Preliminary vote counts released by the chief returning officer (CRO) supervising the University of Manitoba Students’ Union (UMSU) general elections indicate that the UMSU Fresh slate will hold all executive positions in the 2013-14 academic year.
For the role of president, Al Turnbull received 59 per cent of the vote. He will take over the position from current UMSU president Bilan Arte, who ran under the Your Voice slate.
Amanda McMullin of the Fresh slate received 3,514 votes, or 58 per cent of the vote, for the position of VP internal.
Susie Ally of Fresh won the position of VP advocacy by a similar margin, as did Christian Pierce and Thao Lam of Fresh, for the positions of VP external and VP student services, respectively.

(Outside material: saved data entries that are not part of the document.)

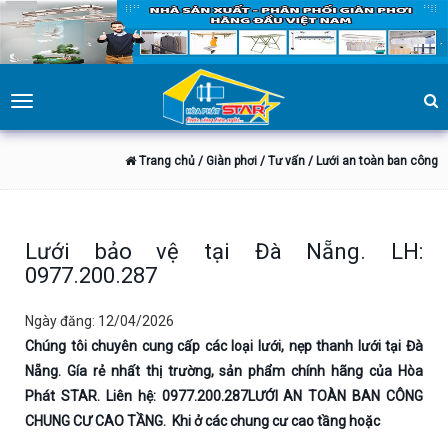
Toggle
navigation
Trang chủ
/ Giàn phơi
/ Tư vấn
/ Lưới an toàn ban công
Lưới bảo vệ tại Đà Nẵng. LH:
0977.200.287
Ngày đăng: 12/04/2026
Chúng tôi chuyên cung cấp các loại lưới, nẹp thanh lưới tại Đà
Nẵng. Gía rẻ nhất thị trường, sản phẩm chính hãng của Hòa
Phát STAR. Liên hệ: 0977.200.287LƯỚI AN TOÀN BAN CÔNG
CHUNG CƯ CAO TẦNG. Khi ở các chung cư cao tầng hoặc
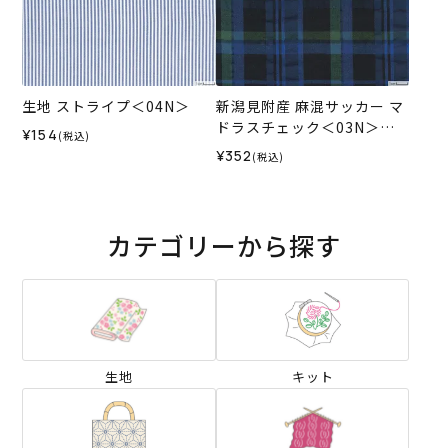
生地 ストライプ＜04N＞
新潟見附産 麻混サッカー マ
ドラスチェック＜03N＞生
¥154
(税込)
地 ホビーラホビーレデザイ
¥352
(税込)
ンコレクション
カテゴリーから探す
生地
キット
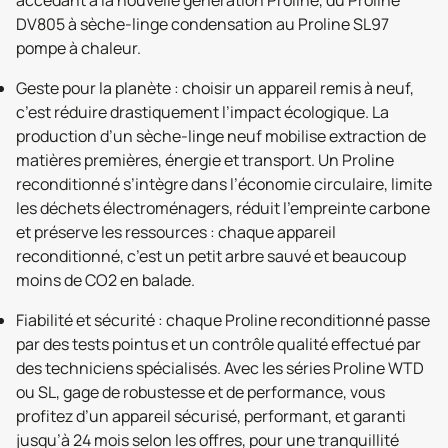
DV805 à sèche-linge condensation au Proline SL97
pompe à chaleur.
Geste pour la planète : choisir un appareil remis à neuf,
c’est réduire drastiquement l’impact écologique. La
production d’un sèche-linge neuf mobilise extraction de
matières premières, énergie et transport. Un Proline
reconditionné s’intègre dans l’économie circulaire, limite
les déchets électroménagers, réduit l’empreinte carbone
et préserve les ressources : chaque appareil
reconditionné, c’est un petit arbre sauvé et beaucoup
moins de CO2 en balade.
Fiabilité et sécurité : chaque Proline reconditionné passe
par des tests pointus et un contrôle qualité effectué par
des techniciens spécialisés. Avec les séries Proline WTD
ou SL, gage de robustesse et de performance, vous
profitez d’un appareil sécurisé, performant, et garanti
jusqu’à 24 mois selon les offres, pour une tranquillité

The Your Voice slate included incumbents Arte, Jennifer Black (VP advocacy), and Ronnie Cruz (VP student services), as well as newcomers Neil Loewen (VP internal) and Rachel Fields (VP external). Loewen and Fields would have taken over for current VPs Justin Paquin (internal) and Kwesi Bruce (external).

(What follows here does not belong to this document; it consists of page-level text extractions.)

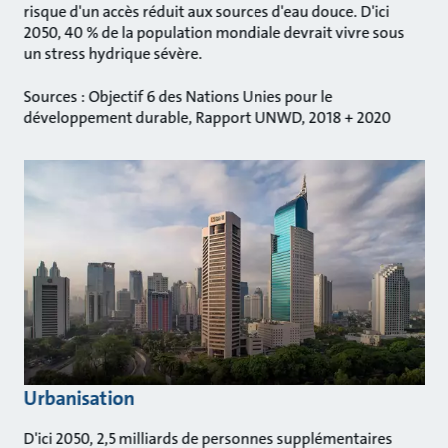
risque d'un accès réduit aux sources d'eau douce. D'ici
2050, 40 % de la population mondiale devrait vivre sous
un stress hydrique sévère.
Sources : Objectif 6 des Nations Unies pour le
développement durable, Rapport UNWD, 2018 + 2020
Urbanisation
D'ici 2050, 2,5 milliards de personnes supplémentaires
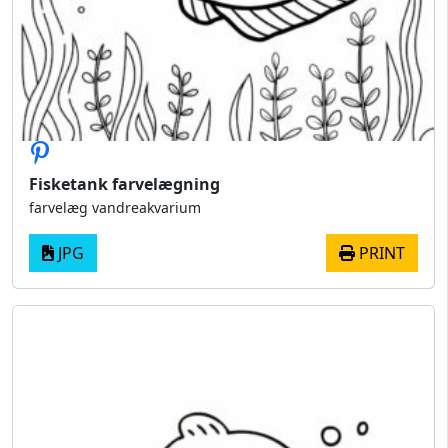
Fisketank farvelægning
farvelæg vandreakvarium
JPG
PRINT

A post-election statement by Your Voice stated a message of thanks to their campaign volunteers and supporters “for all of their enthusiasm and engagement over the past two weeks.”

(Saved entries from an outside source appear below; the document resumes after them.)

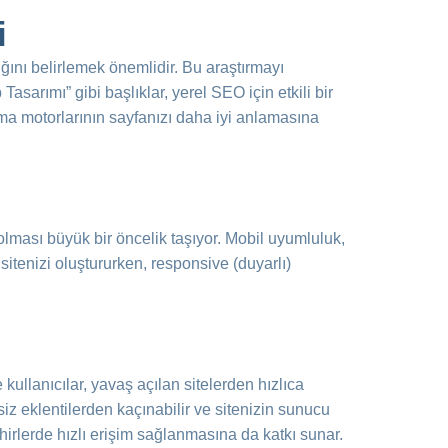
i
ığını belirlemek önemlidir. Bu araştırmayı
asarımı” gibi başlıklar, yerel SEO için etkili bir
ama motorlarının sayfanızı daha iyi anlamasına
lması büyük bir öncelik taşıyor. Mobil uyumluluk,
itenizi oluştururken, responsive (duyarlı)
 kullanıcılar, yavaş açılan sitelerden hızlıca
ksiz eklentilerden kaçınabilir ve sitenizin sunucu
şehirlerde hızlı erişim sağlanmasına da katkı sunar.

“We are proud of our campaign and would not have run it any other way.”
The Fresh slate also issued a statement to the Manitoban thanking their volunteers and supporters – and acknowledging their competition.
“The Fresh slate would like to extend a warm thanks to all of our volunteers, various campaign managers, and supporters; without them none of this would have been possible. The executive-elect would also like to thank Bilan Arte, Jennifer Black, Neil Loewen, Rachel Fields, and Ronnie Cruz for a hard–fought campaign that engaged the student body in an unprecedented manner,” read the statement.
Fresh ran a campaign focused heavily on improving the state of campus spirit at the U of M, including revitalizing inter-faculty rivalries. As part of this goal, Fresh will be looking into establishing an annual University Cup competition.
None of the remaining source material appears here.